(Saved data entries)
______________________________
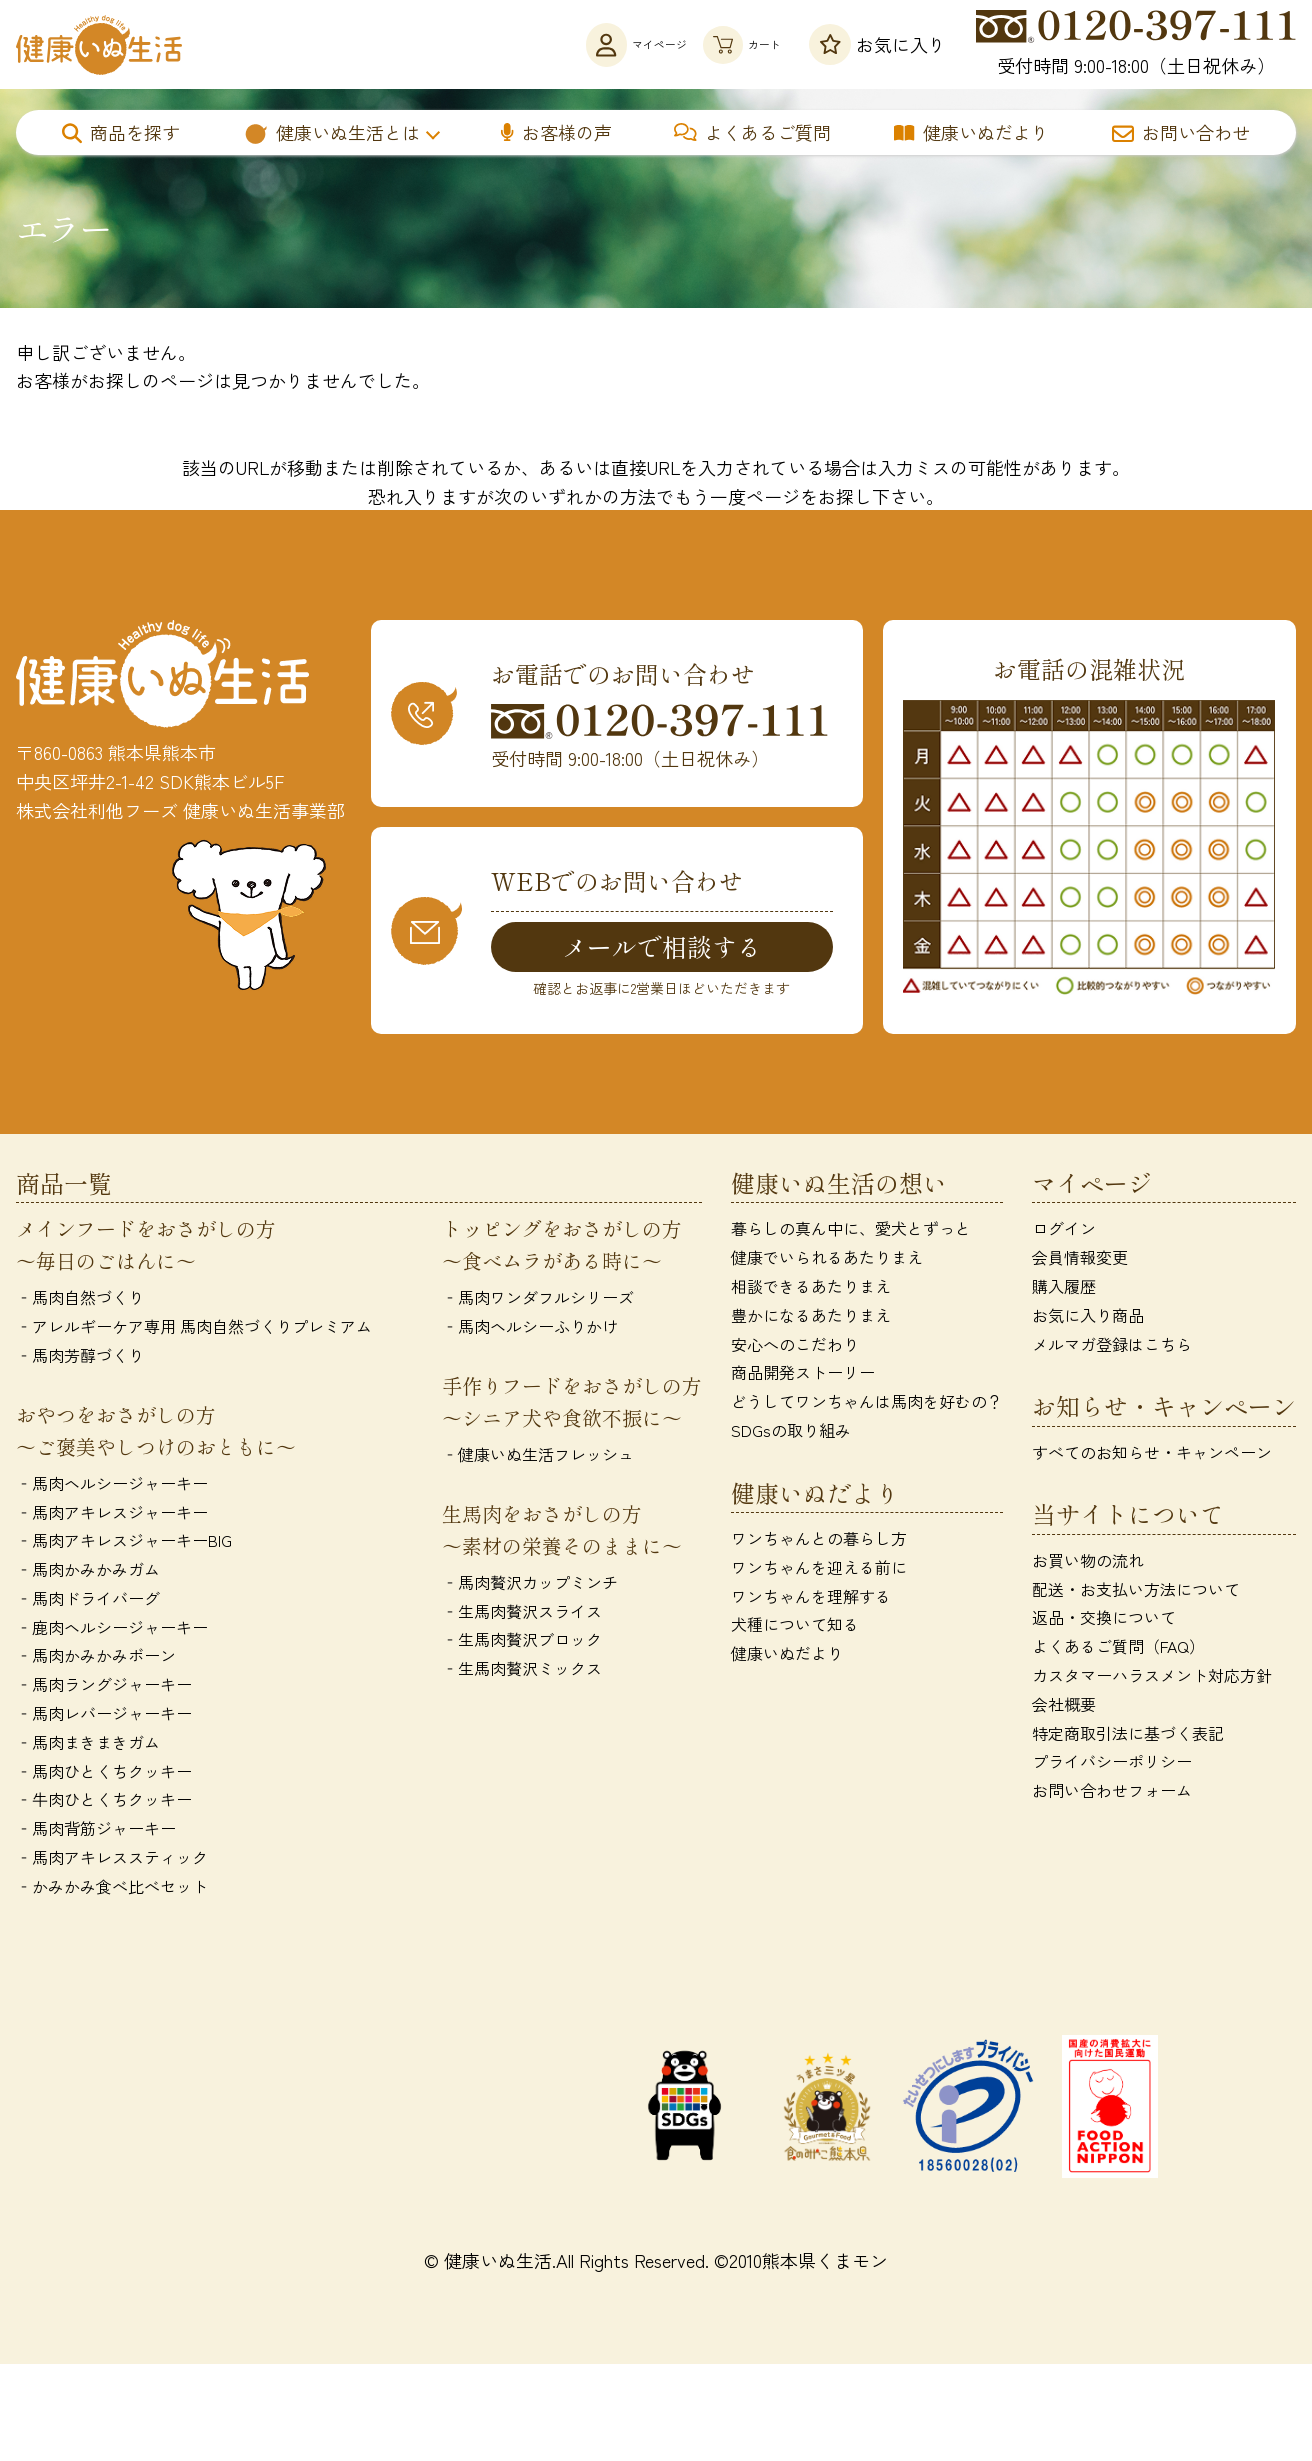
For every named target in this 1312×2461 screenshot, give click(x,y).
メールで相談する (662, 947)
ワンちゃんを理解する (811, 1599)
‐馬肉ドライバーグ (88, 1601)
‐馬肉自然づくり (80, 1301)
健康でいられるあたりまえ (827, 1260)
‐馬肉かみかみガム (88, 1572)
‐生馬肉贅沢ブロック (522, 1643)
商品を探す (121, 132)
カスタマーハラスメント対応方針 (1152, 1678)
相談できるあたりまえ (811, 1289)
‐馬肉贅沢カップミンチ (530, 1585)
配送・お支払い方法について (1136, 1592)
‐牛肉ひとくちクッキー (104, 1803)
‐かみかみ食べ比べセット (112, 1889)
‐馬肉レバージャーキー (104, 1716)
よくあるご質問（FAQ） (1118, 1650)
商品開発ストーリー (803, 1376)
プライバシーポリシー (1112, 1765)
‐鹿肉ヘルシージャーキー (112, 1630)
______________________________
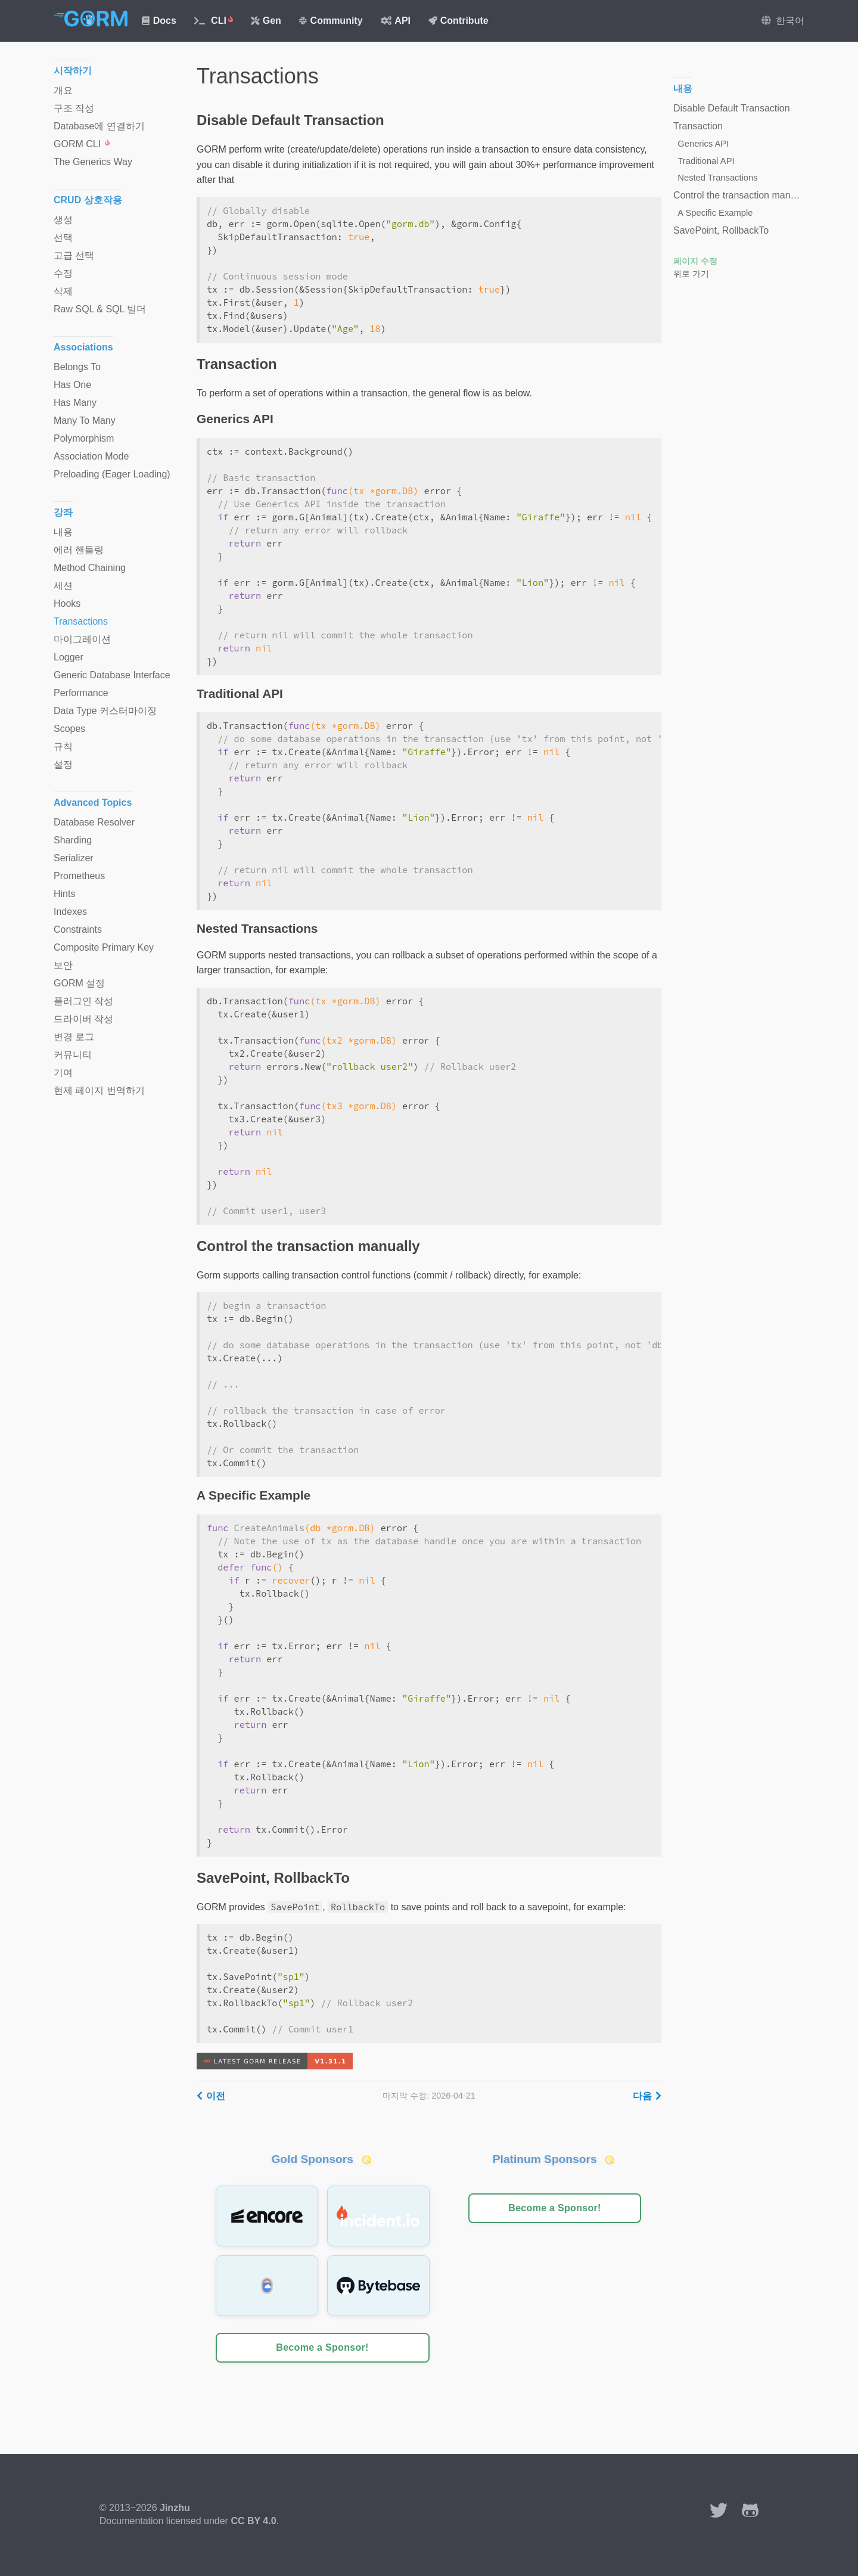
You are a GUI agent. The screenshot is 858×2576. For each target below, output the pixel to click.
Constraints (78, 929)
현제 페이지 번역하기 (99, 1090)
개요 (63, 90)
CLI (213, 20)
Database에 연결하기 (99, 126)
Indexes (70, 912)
______________________________
YOUR INSTRUCTIONS:
Tally the lines in the records that contain "target", then give only the tally.

SOLUTION FOR THIS EXERCISE:
2